Мамонтов прошел к столу и указал непрошеным гостям на диван.
– Присаживайтесь, господа. Разговор может получиться долгим. Хотите чаю? Или предпочитаете кофе?
– Благодарим, господин Мамонтов, мы сугубо по делу, – за всех откликнулся Чурилин.
– Как вам будет угодно, – не стал настаивать хозяин и, посмотрев на кофр в руках фон Бекка, иронично спросил: – А что же вы, Герман Леонидович, прибор свой не достаете? Вся Москва знает, что вы ни шагу без кинематографической съемки не делаете.
– Не знаю, удобно ли…
– Да что там, валяйте! Снимайте в свое удовольствие.
Пока фон Бекк расчехлял и настраивал аппаратуру, хозяин неспешно начал:
– Я знаю, что могу показаться сумасшедшим, но если вы хотите знать, каким образом я лишился паспорта, то должны мне поверить.
– Мы, уважаемый Савва Иванович, ко всякому привыкли, – с достоинством проговорил следователь Чурилин.
– Нас трудно удивить, – поддакнул ротмистр.
Фон Бекк установил киноаппарат на треногу и, приникнув к глазку видоискателя и поймав в кадр Савву Ивановича, принялся крутить ручку.
– Позапрошлой ночью вот в это самое окно, – хозяин кабинета обернулся и вытянул руку в сторону большого, во всю стену, окна, – вошла девушка.
– Как это – вошла? – недоверчиво скривился Шалевич, срываясь с дивана и стремглав подбегая к окну. – Так просто не войдешь. Второй этаж!
– И все-таки она распахнула оконную створку и шагнула прямо на подоконник. Мягко соскользнула на пол и на цыпочках прокралась мимо меня к столу. Светила луна, и я видел ее, вот как вас. Я лежал на диване и делал вид, что сплю. Незнакомка открыла тумбу стола и, вынув пачку бумаг, стала что-то искать. Должно быть, нашла, потому что сунула бумаги на место, пробежала к окну и исчезла в ночи.

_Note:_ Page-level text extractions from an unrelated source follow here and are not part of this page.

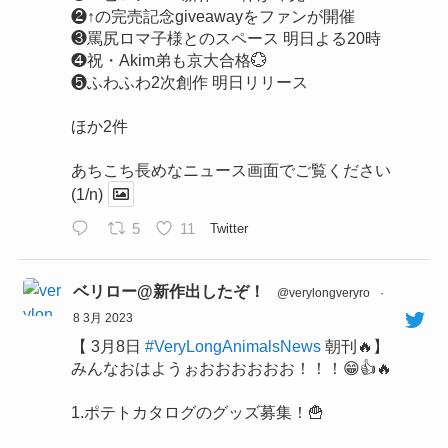
❷↑の完売記念giveawayをファンが開催
❸罵尻ロマ子様とのスペース 明日よる20時
❹祝・Akim弟も京大合格💮
❺ふわふわ2次創作 明日リリース
ほか2件
あちこち長めなニュース画面でご覧ください
(1/n)
5
11
Twitter
ベリロー@新作出したぞ！
@verylongveryro
·
8 3月 2023
【 3月8日
#VeryLongAnimalsNews
朝刊🔥】
みんなおはようぉおおおおおお！！！😁👍🔥
1.ポテトカタログのグッズ募集！🍟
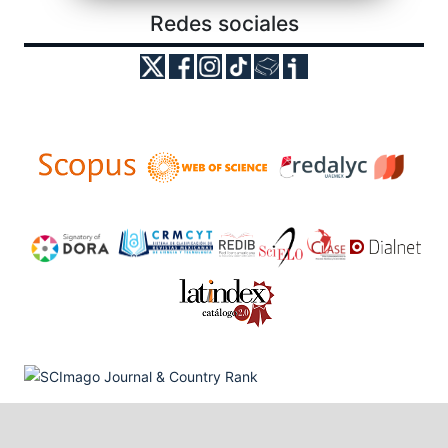
Redes sociales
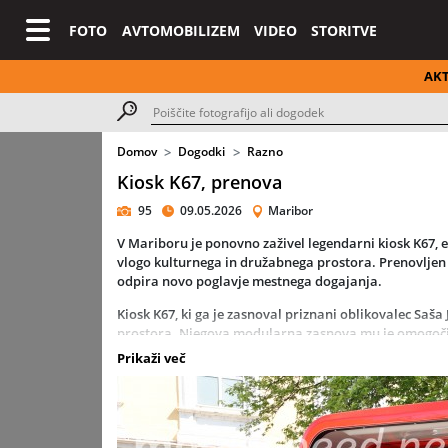
FOTO
AVTOMOBILIZEM
VIDEO
STORITVE
AK
Domov
Dogodki
Razno
Kiosk K67, prenova
95
09.05.2026
Maribor
V Mariboru je ponovno zaživel legendarni kiosk K67, 
vlogo kulturnega in družabnega prostora. Prenovljen 
odpira novo poglavje mestnega dogajanja.
Kiosk K67, ki ga je zasnoval priznani oblikovalec Saša 
prostora. Njegova modularna zasnova mu je omogočila
Museum of Modern Art.
Prikaži več
Posebnost mariborske zgodbe je tudi proces prenove, 
učiteljev. Projekt je nastal na pobudo občanov v okv
Prenovljeni kiosk je danes živ prostor namenjen pop
dogodkom. S tem postaja nova točka srečevanja, ustv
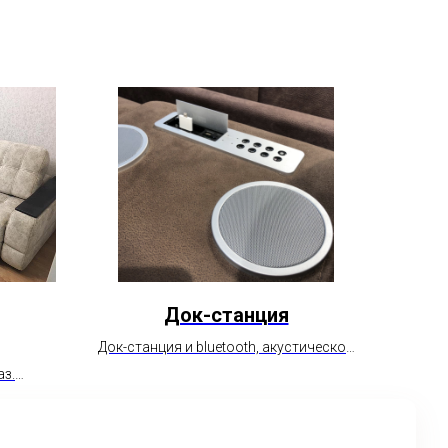
Док-станция
Док-станция и bluetooth, акустической
системой для iphone
аз.
и.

– Бред какой-то! – фыркнул ротмистр, но следователь Чурилин его остановил.
– Прошу вас, ротмистр, вы мешаете. Савва Иванович, – обратился он к Мамонтову, – помнится, вы в заточении рисовали по памяти портреты друзей…
– Да, занимал себя, было дело, – кивнул собеседник.
– А не могли бы исполнить потрет ночной гостьи?
– Отчего же нет? Полагаю, что вполне неплохо справлюсь с этой задачей.
Из лежащей на столе пачки бумаги Мамонтов взял чистый лист, вынул из прибора остро отточенный карандаш и, разложив локти на столе, принялся работать.
– Вот я взялся за карандаш, и отчего-то мне вспомнился Мишенька Врубель, – размышляя вслух, проговорил хозяин кабинета. – В последние дни своей жизни он только и делал, что рисовал карандашные наброски. Рисовал буквально все – свою неприбранную кровать, доктора Усольцева. Зарисовывал вид из своего больничного окна. Как будто только через карандаш и бумагу и ощущал связь с реальностью.
– Михаил Александрович прожил трудную жизнь, – согласился фон Бекк. – Я преклоняюсь перед его искусством. Мало кто сможет всю жизнь писать Демона.
Мамонтов поднял голову от работы и печально усмехнулся:
– Вы знаете, Герман Леонидович, я думаю, его душа была Тамарой. Душа Мишеньки, как и Тамара, сперва прониклась Демоном, а затем разуверилась в своем кумире, но Демон этого не простил.